We eat a fair amount of houmous in our house. It's a super quick pre-dinner or lunchtime snack to whip up from the tins and jars lurking in the kitchen. With sticks of carrot, celery, cucumber, whatever is knocking around in the bottom the fridge really, it's a healthy snack too.
There are some days though, when I'm making a Middle Eastern inspired banquet for example (you know the sort of thing - falafel, tabbouleh, broad bean and preserved lemon salad, sumac roasted aubergines...), when I want my houmous to be a bit 'special'. On these occasions I've experimented with adding more olive oil than usual, adding a different olive oil or by sprinkling toasted pine nuts on top before serving. All with good results.

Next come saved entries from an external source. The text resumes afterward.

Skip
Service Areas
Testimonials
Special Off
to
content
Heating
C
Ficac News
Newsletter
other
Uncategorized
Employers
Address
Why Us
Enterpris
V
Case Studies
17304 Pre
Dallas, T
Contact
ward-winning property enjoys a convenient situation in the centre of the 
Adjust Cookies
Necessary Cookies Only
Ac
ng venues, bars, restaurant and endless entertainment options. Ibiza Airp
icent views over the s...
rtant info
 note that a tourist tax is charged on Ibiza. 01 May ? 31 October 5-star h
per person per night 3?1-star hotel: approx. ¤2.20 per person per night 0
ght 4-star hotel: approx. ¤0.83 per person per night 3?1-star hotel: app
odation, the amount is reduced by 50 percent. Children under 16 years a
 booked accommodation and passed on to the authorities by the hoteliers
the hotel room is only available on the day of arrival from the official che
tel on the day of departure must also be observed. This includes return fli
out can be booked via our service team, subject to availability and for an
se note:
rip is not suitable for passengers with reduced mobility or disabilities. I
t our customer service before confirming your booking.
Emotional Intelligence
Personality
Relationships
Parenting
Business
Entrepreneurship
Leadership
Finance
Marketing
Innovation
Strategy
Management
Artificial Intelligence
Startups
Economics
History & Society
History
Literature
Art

But whilst I was staying with my littlest sister in Newcastle a couple of years ago we decided to go for some food at the Flatbread Cafe. There you can choose to order a Bedou Feast of 3 dishes and a freshly made flatbread which we both did and then shared everything. Besides all the other mouthwatering dishes they have (including the Cucubita with pumpkin, chestnut and sweet potato and a fantastic Chana Dahl), we were bowled over by the houmous. There was something about it that I couldn't just put my finger on... It was smooth, light and so incredibly tasty. A delight!
As you can imagine, like every determined home cook, I scurried away to try to recreate it at home, wondering about the quality of the chickpeas, the way in which the chickpeas were cooked, the flavour of the olive oil, the balance of the other ingredients... All of these things do have a huge impact but the smooth texture continued to elude me. It wasn't until I was staying with Not Aunty Lisa a year or so later that I learnt a little trick that turns my everyday store cupboard houmous into the something special I'd been looking for, without the rigmarole planning in advance and cooking dried chickpeas or having a glorious earthy olive oil to hand.

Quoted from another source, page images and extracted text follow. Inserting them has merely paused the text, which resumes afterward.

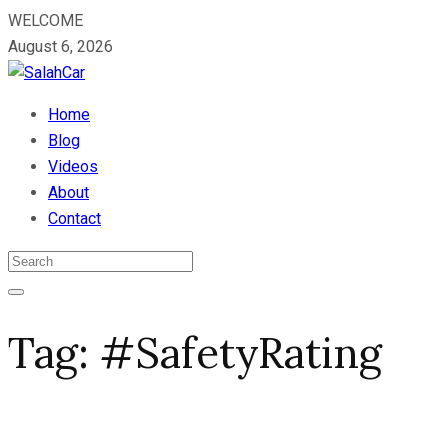
WELCOME
August 6, 2026
Home
Blog
Videos
About
Contact
Tag:
#SafetyRating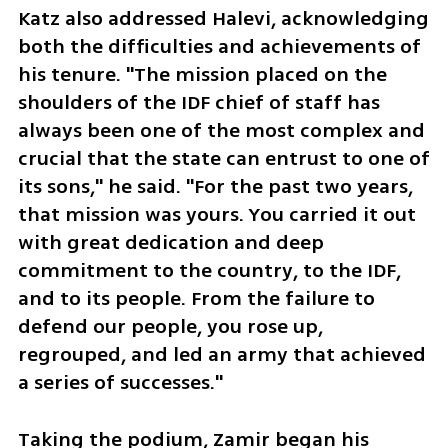
Katz also addressed Halevi, acknowledging 
both the difficulties and achievements of 
his tenure. "The mission placed on the 
shoulders of the IDF chief of staff has 
always been one of the most complex and 
crucial that the state can entrust to one of 
its sons," he said. "For the past two years, 
that mission was yours. You carried it out 
with great dedication and deep 
commitment to the country, to the IDF, 
and to its people. From the failure to 
defend our people, you rose up, 
regrouped, and led an army that achieved 
a series of successes."
Taking the podium, Zamir began his 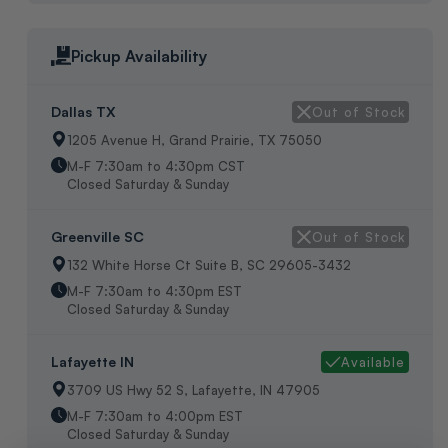
Pickup Availability
Dallas TX
Out of Stock
1205 Avenue H, Grand Prairie, TX 75050
M-F 7:30am to 4:30pm CST
Closed Saturday & Sunday
Greenville SC
Out of Stock
132 White Horse Ct Suite B, SC 29605-3432
M-F 7:30am to 4:30pm EST
Closed Saturday & Sunday
Lafayette IN
Available
3709 US Hwy 52 S, Lafayette, IN 47905
M-F 7:30am to 4:00pm EST
Closed Saturday & Sunday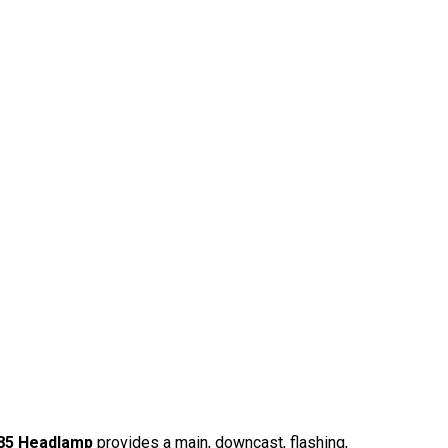
85 Headlamp
provides a main, downcast, flashing,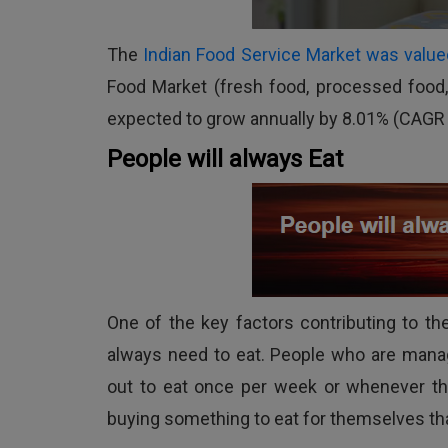
The
Indian Food Service Market was valued
Food Market (fresh food, processed food, 
expected to grow annually by 8.01% (CAGR
People will always Eat
One of the key factors contributing to t
always need to eat. People who are manag
out to eat once per week or whenever they
buying something to eat for themselves th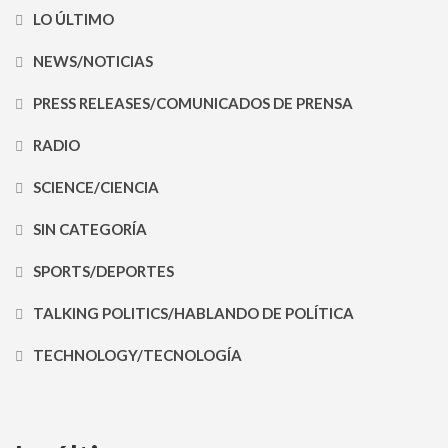
LO ÚLTIMO
NEWS/NOTICIAS
PRESS RELEASES/COMUNICADOS DE PRENSA
RADIO
SCIENCE/CIENCIA
SIN CATEGORÍA
SPORTS/DEPORTES
TALKING POLITICS/HABLANDO DE POLÍTICA
TECHNOLOGY/TECNOLOGÍA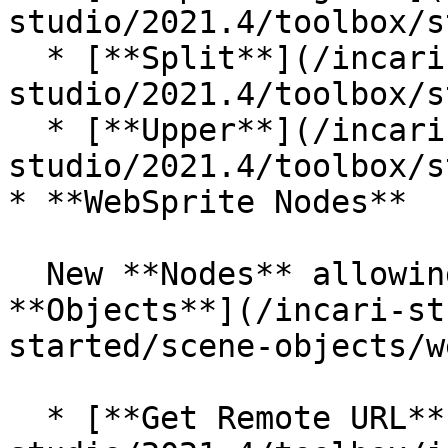
studio/2021.4/toolbox/s
  * [**Split**](/incari-
studio/2021.4/toolbox/s
  * [**Upper**](/incari-
studio/2021.4/toolbox/s
* **WebSprite Nodes**

  New **Nodes** allowing to handle [**Web Sprite** 
**Objects**](/incari-st
started/scene-objects/w
  * [**Get Remote URL**](/incari-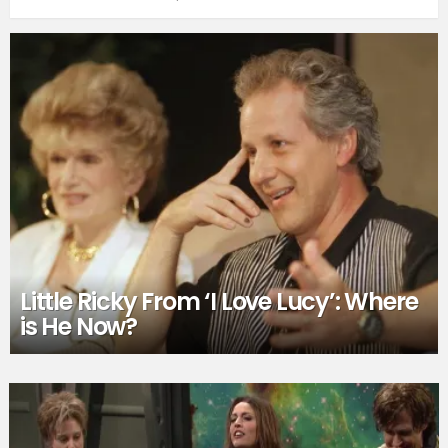
Little Ricky From ‘I Love Lucy’: Where
is He Now?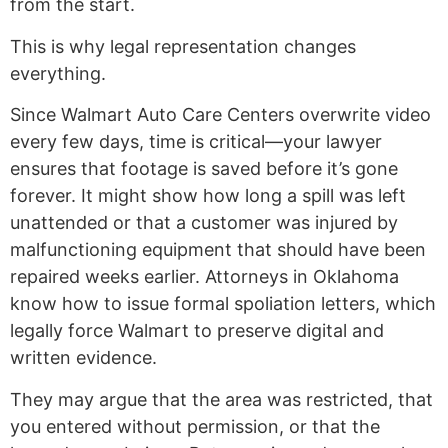
from the start.
This is why legal representation changes
everything.
Since Walmart Auto Care Centers overwrite video
every few days, time is critical—your lawyer
ensures that footage is saved before it’s gone
forever. It might show how long a spill was left
unattended or that a customer was injured by
malfunctioning equipment that should have been
repaired weeks earlier. Attorneys in Oklahoma
know how to issue formal spoliation letters, which
legally force Walmart to preserve digital and
written evidence.
They may argue that the area was restricted, that
you entered without permission, or that the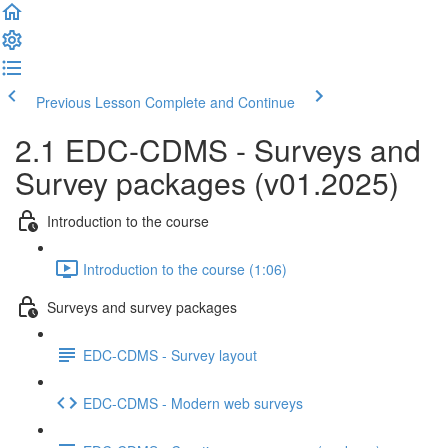
Previous Lesson
Complete and Continue
2.1 EDC-CDMS - Surveys and
Survey packages (v01.2025)
Introduction to the course
Introduction to the course (1:06)
Surveys and survey packages
EDC-CDMS - Survey layout
EDC-CDMS - Modern web surveys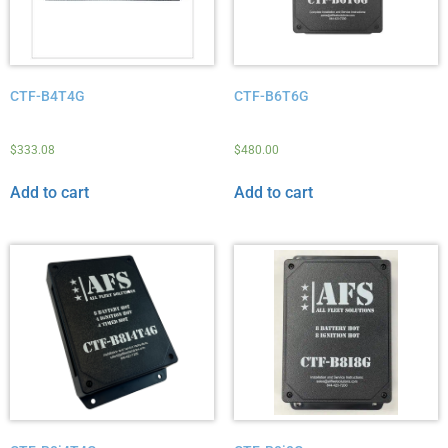
CTF-B4T4G
CTF-B6T6G
$
333.08
$
480.00
Add to cart
Add to cart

It's as simple (albeit time consuming) as popping the little skins off each individual chick pea. It really does make a difference. And whilst I can't be bothered to do it every time I make houmous, I enjoy it all the more when I have gone to the effort.
1 tin chick peas (drained)
1 dessertspoon light tahini (or more if you are a big tahini fan)
juice of 1/2 lemon
1 clove garlic (crushed)
salt & pepper
2 or 3 tbsp good olive oil
splash of water (if needed)
Pop the chick peas out of their little skins. This is quite simple to do but will take time - I find it best to do it with the distraction of the radio or TV so I don't notice the time passing. Or I delegate this part of the process to unsuspecting friends or family.
Add all the ingredients (except the water) to a food processor and blitz until smooth. You may need to add a little water to reach your desired consistency or you can add more olive oil.